- [PROBLEM]:
Write the records out again exactly as they read, dropping any picture they hold.

--- RECORDS SUPPLIED ---

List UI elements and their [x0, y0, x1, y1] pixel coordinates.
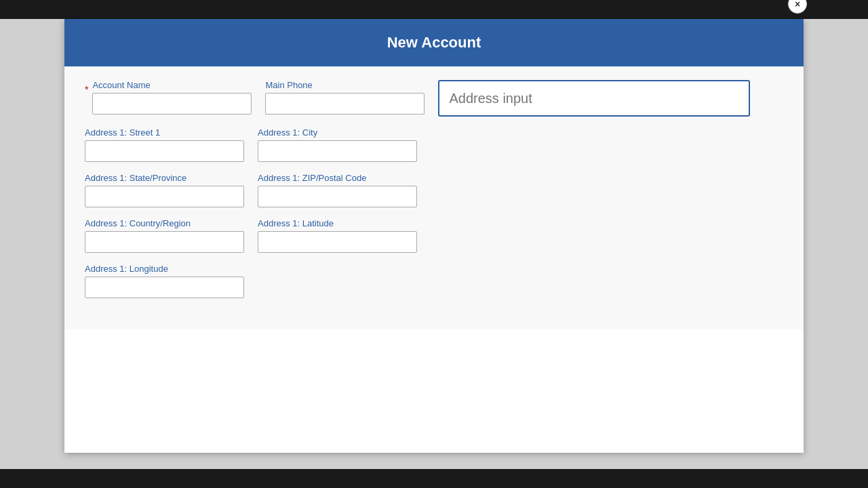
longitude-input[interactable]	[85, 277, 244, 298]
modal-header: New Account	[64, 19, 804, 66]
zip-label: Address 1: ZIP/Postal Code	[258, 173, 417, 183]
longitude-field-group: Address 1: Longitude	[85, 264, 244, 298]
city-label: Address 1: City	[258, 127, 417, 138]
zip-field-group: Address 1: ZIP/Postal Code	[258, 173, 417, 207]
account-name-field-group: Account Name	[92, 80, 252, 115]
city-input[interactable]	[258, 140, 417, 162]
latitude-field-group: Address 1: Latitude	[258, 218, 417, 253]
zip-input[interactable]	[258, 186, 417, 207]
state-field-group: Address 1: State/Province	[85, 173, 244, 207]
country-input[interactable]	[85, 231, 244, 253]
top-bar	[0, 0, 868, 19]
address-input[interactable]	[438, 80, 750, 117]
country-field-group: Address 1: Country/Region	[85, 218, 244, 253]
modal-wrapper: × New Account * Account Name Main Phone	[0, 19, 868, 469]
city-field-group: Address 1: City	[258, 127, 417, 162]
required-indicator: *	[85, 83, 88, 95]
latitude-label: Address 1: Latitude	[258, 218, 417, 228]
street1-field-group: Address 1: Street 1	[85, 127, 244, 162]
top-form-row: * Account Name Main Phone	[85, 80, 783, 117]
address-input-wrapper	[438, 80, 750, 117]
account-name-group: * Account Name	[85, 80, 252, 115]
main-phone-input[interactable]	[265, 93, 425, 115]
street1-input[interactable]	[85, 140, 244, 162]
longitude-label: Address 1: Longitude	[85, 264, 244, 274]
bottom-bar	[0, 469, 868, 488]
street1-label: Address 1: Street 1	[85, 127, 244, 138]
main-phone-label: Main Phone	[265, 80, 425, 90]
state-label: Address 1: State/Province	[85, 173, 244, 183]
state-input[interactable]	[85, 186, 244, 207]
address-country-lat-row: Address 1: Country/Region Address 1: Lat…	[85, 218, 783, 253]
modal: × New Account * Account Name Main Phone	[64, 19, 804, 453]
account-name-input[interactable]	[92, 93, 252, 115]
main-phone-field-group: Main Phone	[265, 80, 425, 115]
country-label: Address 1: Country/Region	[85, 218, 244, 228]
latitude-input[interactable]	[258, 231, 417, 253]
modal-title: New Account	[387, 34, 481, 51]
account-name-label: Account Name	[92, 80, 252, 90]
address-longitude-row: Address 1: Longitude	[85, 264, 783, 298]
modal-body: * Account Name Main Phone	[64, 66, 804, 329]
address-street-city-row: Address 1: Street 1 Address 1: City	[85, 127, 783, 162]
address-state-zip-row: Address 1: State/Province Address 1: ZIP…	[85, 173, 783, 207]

---

- [REPLY TO THE TASK]:
List UI elements and their [x0, y0, x1, y1] pixel coordinates.
longitude-input[interactable]	[85, 277, 244, 298]
modal-header: New Account	[64, 19, 804, 66]
zip-label: Address 1: ZIP/Postal Code	[258, 173, 417, 183]
longitude-field-group: Address 1: Longitude	[85, 264, 244, 298]
city-label: Address 1: City	[258, 127, 417, 138]
zip-field-group: Address 1: ZIP/Postal Code	[258, 173, 417, 207]
account-name-field-group: Account Name	[92, 80, 252, 115]
city-input[interactable]	[258, 140, 417, 162]
latitude-field-group: Address 1: Latitude	[258, 218, 417, 253]
zip-input[interactable]	[258, 186, 417, 207]
state-field-group: Address 1: State/Province	[85, 173, 244, 207]
country-input[interactable]	[85, 231, 244, 253]
top-bar	[0, 0, 868, 19]
address-input[interactable]	[438, 80, 750, 117]
country-field-group: Address 1: Country/Region	[85, 218, 244, 253]
modal-wrapper: × New Account * Account Name Main Phone	[0, 19, 868, 469]
city-field-group: Address 1: City	[258, 127, 417, 162]
required-indicator: *	[85, 83, 88, 95]
latitude-label: Address 1: Latitude	[258, 218, 417, 228]
street1-field-group: Address 1: Street 1	[85, 127, 244, 162]
top-form-row: * Account Name Main Phone	[85, 80, 783, 117]
address-input-wrapper	[438, 80, 750, 117]
account-name-group: * Account Name	[85, 80, 252, 115]
main-phone-input[interactable]	[265, 93, 425, 115]
street1-input[interactable]	[85, 140, 244, 162]
longitude-label: Address 1: Longitude	[85, 264, 244, 274]
bottom-bar	[0, 469, 868, 488]
street1-label: Address 1: Street 1	[85, 127, 244, 138]
main-phone-label: Main Phone	[265, 80, 425, 90]
state-label: Address 1: State/Province	[85, 173, 244, 183]
state-input[interactable]	[85, 186, 244, 207]
address-country-lat-row: Address 1: Country/Region Address 1: Lat…	[85, 218, 783, 253]
modal: × New Account * Account Name Main Phone	[64, 19, 804, 453]
account-name-input[interactable]	[92, 93, 252, 115]
main-phone-field-group: Main Phone	[265, 80, 425, 115]
country-label: Address 1: Country/Region	[85, 218, 244, 228]
latitude-input[interactable]	[258, 231, 417, 253]
modal-title: New Account	[387, 34, 481, 51]
account-name-label: Account Name	[92, 80, 252, 90]
address-longitude-row: Address 1: Longitude	[85, 264, 783, 298]
modal-body: * Account Name Main Phone	[64, 66, 804, 329]
address-street-city-row: Address 1: Street 1 Address 1: City	[85, 127, 783, 162]
address-state-zip-row: Address 1: State/Province Address 1: ZIP…	[85, 173, 783, 207]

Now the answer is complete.